Step 1: Choose an example from the pull-down menu. You can click "download example" to see how the example you chose looks like.

Step 2: Choose a model.

Step 3: Click "Submit".

1. The required format is as follows:

##chr start end meth_count depth
3 37459206 37459207 NA NA
3 171916037 171916038 NA NA
1 91194674 91194675 1169 2000
8 42263294 42263295 8826 10000
14 69341139 69341140 3646 5000
16 28890100 28890101 6808 10000
8 41167802 41167803 2533 10000

The input should be tab-delimited. The first coloum is chromosome. The second column is the starting position of a CpG site and the third column is the ending position. The forth and the fifth column is methylation count and sequencing depth, respectively. If methylation count or depth is not available, delete the row or use "NA" instead.

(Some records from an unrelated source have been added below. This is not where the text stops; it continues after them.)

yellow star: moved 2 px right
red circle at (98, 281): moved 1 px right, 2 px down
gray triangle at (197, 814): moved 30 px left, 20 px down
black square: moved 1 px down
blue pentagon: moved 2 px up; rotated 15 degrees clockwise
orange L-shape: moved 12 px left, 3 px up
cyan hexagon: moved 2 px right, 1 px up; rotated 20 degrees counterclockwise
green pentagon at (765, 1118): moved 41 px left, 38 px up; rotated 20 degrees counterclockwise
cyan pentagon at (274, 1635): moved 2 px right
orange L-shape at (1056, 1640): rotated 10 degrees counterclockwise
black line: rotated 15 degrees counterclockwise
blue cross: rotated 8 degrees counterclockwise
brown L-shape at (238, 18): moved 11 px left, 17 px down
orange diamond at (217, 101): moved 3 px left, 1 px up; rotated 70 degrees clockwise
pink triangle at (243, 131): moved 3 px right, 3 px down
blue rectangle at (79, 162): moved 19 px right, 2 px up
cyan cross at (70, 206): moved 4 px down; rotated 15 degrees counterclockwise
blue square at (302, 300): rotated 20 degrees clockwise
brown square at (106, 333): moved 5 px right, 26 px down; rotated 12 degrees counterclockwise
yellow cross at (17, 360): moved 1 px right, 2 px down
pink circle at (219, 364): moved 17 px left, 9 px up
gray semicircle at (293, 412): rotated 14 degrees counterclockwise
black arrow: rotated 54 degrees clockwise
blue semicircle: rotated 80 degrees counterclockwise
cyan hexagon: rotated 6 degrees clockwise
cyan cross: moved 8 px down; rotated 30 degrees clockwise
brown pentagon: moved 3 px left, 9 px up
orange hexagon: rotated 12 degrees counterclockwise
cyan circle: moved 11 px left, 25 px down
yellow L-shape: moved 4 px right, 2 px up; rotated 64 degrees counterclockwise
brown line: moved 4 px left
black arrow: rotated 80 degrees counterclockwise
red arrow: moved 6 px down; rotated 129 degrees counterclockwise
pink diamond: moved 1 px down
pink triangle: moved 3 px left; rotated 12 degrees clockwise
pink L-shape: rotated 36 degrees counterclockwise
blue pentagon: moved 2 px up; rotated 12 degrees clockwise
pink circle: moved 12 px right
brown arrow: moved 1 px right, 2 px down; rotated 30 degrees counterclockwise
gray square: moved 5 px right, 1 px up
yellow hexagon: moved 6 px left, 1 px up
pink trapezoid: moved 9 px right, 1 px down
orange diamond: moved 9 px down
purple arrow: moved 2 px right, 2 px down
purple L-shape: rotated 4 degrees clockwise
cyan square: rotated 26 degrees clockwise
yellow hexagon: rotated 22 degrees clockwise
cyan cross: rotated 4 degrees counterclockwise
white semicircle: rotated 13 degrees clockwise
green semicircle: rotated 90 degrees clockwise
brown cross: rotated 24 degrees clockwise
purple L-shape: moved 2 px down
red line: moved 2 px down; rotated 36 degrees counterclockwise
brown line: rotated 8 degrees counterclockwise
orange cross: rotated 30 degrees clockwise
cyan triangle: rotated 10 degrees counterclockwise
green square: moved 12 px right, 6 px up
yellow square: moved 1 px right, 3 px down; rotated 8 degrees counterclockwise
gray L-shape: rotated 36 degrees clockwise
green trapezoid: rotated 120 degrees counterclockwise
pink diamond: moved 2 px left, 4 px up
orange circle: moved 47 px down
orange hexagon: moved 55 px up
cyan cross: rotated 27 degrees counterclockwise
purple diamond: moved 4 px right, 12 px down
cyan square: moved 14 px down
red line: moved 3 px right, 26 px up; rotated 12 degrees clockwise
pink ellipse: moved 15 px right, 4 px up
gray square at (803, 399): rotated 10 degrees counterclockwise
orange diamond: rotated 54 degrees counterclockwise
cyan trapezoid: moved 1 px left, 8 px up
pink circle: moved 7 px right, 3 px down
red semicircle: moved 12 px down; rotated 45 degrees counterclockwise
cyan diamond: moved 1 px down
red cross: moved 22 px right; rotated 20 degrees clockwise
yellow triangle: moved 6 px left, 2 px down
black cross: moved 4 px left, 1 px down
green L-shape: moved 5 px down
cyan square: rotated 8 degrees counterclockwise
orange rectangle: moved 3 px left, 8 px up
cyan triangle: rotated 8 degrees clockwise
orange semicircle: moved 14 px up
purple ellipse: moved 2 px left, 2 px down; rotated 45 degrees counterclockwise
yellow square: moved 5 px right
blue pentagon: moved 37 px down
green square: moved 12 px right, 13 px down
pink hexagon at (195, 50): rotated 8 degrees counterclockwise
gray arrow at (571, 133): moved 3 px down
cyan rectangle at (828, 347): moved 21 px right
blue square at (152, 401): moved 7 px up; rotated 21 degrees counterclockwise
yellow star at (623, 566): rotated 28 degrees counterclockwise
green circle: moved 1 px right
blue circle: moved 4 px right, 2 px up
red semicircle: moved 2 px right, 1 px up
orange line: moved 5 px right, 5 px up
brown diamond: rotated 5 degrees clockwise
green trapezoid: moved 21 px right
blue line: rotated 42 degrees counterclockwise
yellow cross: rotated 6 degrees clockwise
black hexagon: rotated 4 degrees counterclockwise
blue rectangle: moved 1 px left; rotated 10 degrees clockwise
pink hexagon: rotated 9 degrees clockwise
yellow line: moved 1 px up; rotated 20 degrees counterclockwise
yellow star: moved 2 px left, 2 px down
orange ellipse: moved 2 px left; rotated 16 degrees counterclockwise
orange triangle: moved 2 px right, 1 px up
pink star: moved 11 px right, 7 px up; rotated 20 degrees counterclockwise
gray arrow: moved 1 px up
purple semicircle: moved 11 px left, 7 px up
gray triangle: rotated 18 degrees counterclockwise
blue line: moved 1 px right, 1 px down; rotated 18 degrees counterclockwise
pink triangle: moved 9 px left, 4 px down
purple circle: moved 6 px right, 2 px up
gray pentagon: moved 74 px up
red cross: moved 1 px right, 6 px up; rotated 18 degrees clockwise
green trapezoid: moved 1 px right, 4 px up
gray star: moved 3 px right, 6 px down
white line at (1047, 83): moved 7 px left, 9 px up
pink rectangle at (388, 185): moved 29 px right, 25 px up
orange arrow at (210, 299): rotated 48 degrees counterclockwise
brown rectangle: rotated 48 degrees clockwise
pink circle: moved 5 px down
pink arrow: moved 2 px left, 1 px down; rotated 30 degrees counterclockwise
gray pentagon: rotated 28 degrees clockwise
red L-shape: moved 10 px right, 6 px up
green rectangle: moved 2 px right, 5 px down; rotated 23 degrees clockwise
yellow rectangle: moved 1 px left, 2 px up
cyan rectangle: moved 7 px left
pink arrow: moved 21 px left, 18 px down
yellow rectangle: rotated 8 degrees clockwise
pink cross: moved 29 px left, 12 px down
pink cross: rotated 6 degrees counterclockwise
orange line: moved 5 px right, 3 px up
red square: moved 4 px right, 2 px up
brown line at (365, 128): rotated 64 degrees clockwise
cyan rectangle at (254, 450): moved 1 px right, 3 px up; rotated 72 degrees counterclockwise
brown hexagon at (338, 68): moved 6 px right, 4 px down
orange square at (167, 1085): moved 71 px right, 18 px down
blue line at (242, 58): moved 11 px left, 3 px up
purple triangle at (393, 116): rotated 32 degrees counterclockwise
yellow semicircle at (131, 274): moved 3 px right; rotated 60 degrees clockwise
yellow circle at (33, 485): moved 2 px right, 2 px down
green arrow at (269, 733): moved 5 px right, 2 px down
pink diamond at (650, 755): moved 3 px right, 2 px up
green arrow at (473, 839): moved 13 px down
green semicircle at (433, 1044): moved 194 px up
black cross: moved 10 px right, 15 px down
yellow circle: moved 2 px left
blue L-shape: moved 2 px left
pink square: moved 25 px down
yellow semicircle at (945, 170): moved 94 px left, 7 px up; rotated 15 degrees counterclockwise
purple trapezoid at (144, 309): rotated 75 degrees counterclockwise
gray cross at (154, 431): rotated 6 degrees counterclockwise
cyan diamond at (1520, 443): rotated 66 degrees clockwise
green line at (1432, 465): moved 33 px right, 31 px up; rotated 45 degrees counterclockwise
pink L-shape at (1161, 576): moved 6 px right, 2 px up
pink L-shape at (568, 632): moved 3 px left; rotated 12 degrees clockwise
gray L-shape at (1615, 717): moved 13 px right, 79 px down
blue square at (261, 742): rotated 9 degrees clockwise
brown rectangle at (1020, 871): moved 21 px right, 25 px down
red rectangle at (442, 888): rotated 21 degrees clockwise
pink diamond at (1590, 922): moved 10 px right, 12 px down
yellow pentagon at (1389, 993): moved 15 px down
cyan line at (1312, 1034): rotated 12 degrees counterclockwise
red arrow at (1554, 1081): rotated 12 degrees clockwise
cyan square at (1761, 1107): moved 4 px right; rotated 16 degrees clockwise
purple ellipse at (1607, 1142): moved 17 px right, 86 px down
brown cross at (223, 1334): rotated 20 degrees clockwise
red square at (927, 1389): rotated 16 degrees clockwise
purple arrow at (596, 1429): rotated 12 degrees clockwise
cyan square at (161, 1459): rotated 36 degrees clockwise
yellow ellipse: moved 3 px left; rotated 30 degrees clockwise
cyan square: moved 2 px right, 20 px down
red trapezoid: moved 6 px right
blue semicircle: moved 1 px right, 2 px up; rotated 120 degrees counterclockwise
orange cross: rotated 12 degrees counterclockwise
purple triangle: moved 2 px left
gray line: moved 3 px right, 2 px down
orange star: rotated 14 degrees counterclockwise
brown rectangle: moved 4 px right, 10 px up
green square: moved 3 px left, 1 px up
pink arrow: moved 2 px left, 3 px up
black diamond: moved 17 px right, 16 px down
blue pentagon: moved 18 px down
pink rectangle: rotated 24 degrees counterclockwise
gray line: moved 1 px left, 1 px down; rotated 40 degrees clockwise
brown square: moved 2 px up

2. If you don't know how to get an input file:

If you have the output files of bismark produced by bismark_methylation_extractor, download bismark2bed.py and use this command:

python bismark2bed.py XXX.bismark.cov.gz outputFile.bed

XXX.bismark.cov.gz is one of the output files of bismark_methylation_extractor, and outputFile.bed is the output file of bismark2bed.py. You can use this file as the input for ctMethTracer.

If you have the output files of BSMAP produced by methratio.py, download bsmap2bed.py and use this command:

python bsmap2bed.py XXX_methratio.txt outputFile.bed

XXX_methratio.txt is one of the output files of methratio.py, and outputFile.bed is the output file of bsmap2bed.py. You can use this file as the input for ctMethTracer.

3. If you know how to get an input file:

Step 1: Click "Select file" to upload your own data. You can click "Example data" to see input format.

Step 2: Choose a model.

Step 3: (Optional) If you want to be notified by Email when your job is completed, input your Email address.

Step 4: Click "Submit".

1. JobID: You can use this id to query your result.

2. Model: The model you chose.

3. Predicted type

Your data are predicted as this type according to the methylation level of cell-free DNA of your data. If the predicted type is normal, the body map would not be shown.

Multiple tumor types are included in our model. The scores assigned to each tumor type calculated by the model you chose are shown in the table. All scores are non-negative. The bigger the score is, the more the sample you provided is likely to have that kind of tumor. The tumor type with the biggest score is the predicted type.

The body map on the right is correlated with the table. Each tumor type corresponds to an organ in the body map. As you move your mouse onto a tumor type, the corresponding organ in the body map is highlighted, and vice versa.

At the bottom you can see the proportion of tumor-derived cell-free DNA in your data.

4. Score distribution

This graph shows the distribution of scores in TCGA cohort. X-axis represents intervals of scores, and Y-axis represents frequency of scores. Each point shows the frequency of scores in a specific interval.

5. Location of CpG sites

This chart illustrates the location of CpG sites in your data.

1. Your job id will be here right after you submit your job.

2. If you input you Email address before submit your job, you will receive an Email with your job id after submission.